Si tratta di opere quasi tutte bidimensionali, da parete. Di là dalla loro duplice natura (opere pittoriche sono infatti accostate ad immagini realizzate con tecniche digitali di vario tipo), sembra esserci una sostanziale affinità, una variegata risposta agli interrogativi di uno stesso spirito del tempo.

Ad esempio: entrando in galleria, si ha la sensazione che tutte queste opere ci guardino, e che continuino a farlo anche mentre noi cessiamo di posare i nostri occhi su di esse. Come mai? Quasi un’estetica del reale, potremmo dire. Sarà forse questo il “segreto” dell’arte di oggi? Cioè tentare il superamento delle griglie e degli schemi mentali che forse troppo spesso impongono di chiedersi, di fronte ad un’opera: «cosa significa»? Cosa vogliono dire, infatti, questi quadri di giovani artisti? Forse il loro linguaggio, in cui il colore assume il ruolo del protagonista, vuole essere espressivo, più che comunicativo. Diverse, le tecniche utilizzate; ma per tutti (anche per quelli che utilizzano procedimenti di analisi  dell’immagine e di sua concettualizzazione) l’arte rappresenta soprattutto un modo d’esprimere le proprie sensazioni, urlare i propri stati d’animo, dipingere suoni interiori.

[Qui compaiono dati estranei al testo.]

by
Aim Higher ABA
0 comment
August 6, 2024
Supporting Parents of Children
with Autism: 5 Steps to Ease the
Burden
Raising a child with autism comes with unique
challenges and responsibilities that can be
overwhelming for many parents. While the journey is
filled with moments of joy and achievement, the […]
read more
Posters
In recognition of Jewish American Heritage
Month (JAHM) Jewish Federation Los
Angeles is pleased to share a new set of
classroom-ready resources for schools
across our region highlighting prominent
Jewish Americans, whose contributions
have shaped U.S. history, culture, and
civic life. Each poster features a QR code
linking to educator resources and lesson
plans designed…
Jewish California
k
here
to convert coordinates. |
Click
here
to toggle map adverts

Ma c’è altro da dire. La contestualizzazione della mostra va oltre la semplice panoramica (già in sé interessante) sull’arte dei giovanissimi: è infatti facile cogliere la volontà degli organizzatori di ri-pensare il rapporto fra città e cultura artistica, riappropriandosi dell’abusata nozione di «Catania città d’arte» per vivificarla e per dare continuità a certe stimolazioni, a certe intuizioni organizzative.

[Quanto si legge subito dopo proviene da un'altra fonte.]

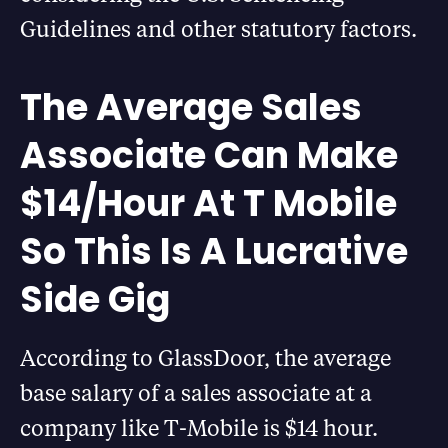
Guidelines and other statutory factors.
The Average Sales
Associate Can Make
$14/Hour At T Mobile
So This Is A Lucrative
Side Gig
According to GlassDoor, the average
base salary of a sales associate at a
company like T-Mobile is $14 hour.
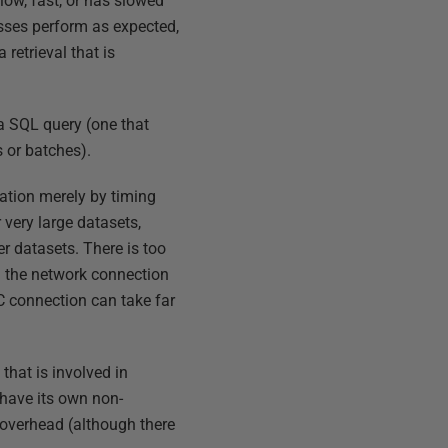
low, fast, or has slowed
sses perform as expected,
retrieval that is
 a SQL query (one that
 or batches).
ication merely by timing
very large datasets,
r datasets. There is too
n the network connection
C connection can take far
that is involved in
 have its own non-
l overhead (although there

Volontà che si evince già dalla scelta di raccogliere opere diverse in un unico ambiente, superando la paura del  confronto e ribadendo che l’arte contemporanea pone quasi programmaticamente il proprio statuto nella capacità di proporre idee e significati spesso inusuali. Sicché, anche nelle opere di questi giovanissimi, si coglie l’ormai più che centenaria “sfida ai canoni del bello”. C’è la capacità di esporsi al rischio dell’avventura creativa. E traspare così la finalità, anche didattica, di questa operazione: “educazione al bello”, ma un bello “per tempi nuovi”.